A rivalidade entre ela e a irmã, Petra (Bruna Guerin), a arrivista que inveja a mana e quer se dar melhor que ela, é outro ponto alto do enredo, desafogando o espectador da glicose que transborda dos outros núcleos.

O risco de vida a que o juiz de Ailton Graça está exposto endossa um bom contraponto aos açucarados diálogos em torno de Kyra e Luna. Para os noveleiros profissionais, há várias referências divertidas no primeiro capítulo, além do tom de musical já citado.

A mocinha Luna chora diante do final de uma novela mexicana, gênero desprezado por nós, críticos, e pela empáfia da própria Globo, que, cá para nós, faz produções muito mais bem acabadas. Mas, mundo afora, o melodrama mexicano é um sucesso há décadas, e o próprio Ortiz já trabalhou para a TV Azteca, rede daquele país, como produtor e roteirista de outros gêneros. 

Também se reconhece o universo da dramaturgia quando Kyra vai ao teatro com o namorado para ver um musical que, como tem ocorrido na vida real, está lotando o teatro. Mas ela, que nunca ouviu falar em Alexia, se sai com esse texto: "Você conhece essa atriz? Eu nunca ouvi falar. Que novela ela fez?" O diálogo é absolutamente verossímil, como normalmente ouvimos (e até perguntamos) diante de nomes de atores que não estão na TV: "Que novela ela fez?" 

Outra situação comum nesse métier: Felipe Simas, no papel de um jovem diretor, diz que não liga para novela, só está fazendo TV para ganhar um dinheiro e montar a sua produtora, pois gosta mesmo é de documentário. 

Ao brincar com metalinguagem, é certo que Ortiz se divirta escrevendo, com boas chances de divertir o público.

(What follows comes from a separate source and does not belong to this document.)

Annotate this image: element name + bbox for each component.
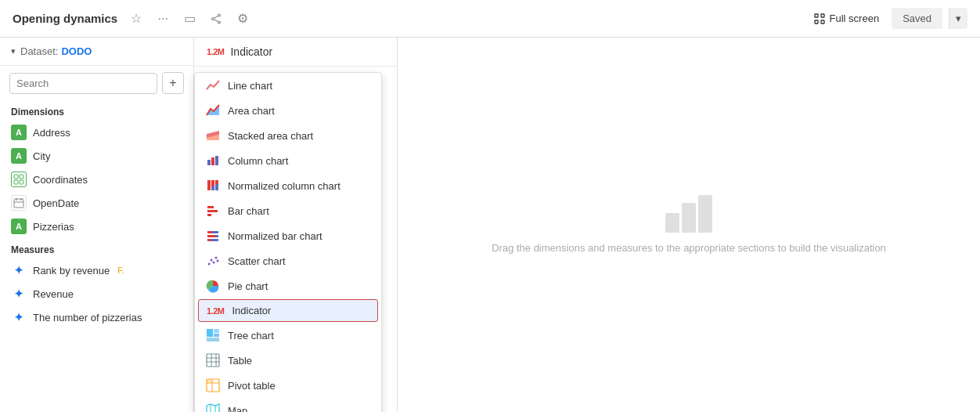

Mas é preciso despir ligeiramente aquela gente exageradamente boazinha. A abertura, seguindo os preceitos de capturar crianças e jovens nesse horário, embarca nas cores da animação, em clima caribenho.

Sob direção de Fred Mayrink, o folhetim foi aberto com os efeitos especiais que deram muito trabalho e consumiram dias de gravação, do furacão que determinará os rumos da trama, uma chuvarada com relâmpagos, forte vendaval e, claro, carro capotando, outro ingrediente infalível para primeiro capítulo. É impressionante como a Globo gosta de estragar carros em estreias, principalmente na faixa das 19h.